Problem
Pull out every line below that holds the word "Festival".

Saved entries
* * * * * * * * *

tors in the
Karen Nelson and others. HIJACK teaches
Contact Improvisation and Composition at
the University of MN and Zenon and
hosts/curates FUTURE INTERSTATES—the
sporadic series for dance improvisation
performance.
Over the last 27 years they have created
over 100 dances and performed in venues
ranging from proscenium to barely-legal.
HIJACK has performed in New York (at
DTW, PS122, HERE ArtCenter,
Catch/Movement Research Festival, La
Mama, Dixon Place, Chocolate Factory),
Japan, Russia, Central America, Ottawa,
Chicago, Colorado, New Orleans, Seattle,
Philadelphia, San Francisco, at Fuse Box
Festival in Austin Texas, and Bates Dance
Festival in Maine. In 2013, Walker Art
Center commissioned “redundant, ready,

* * * * * * * * *

Result for this task
Catch/Movement Research Festival, La
Festival in Austin Texas, and Bates Dance
Festival in Maine. In 2013, Walker Art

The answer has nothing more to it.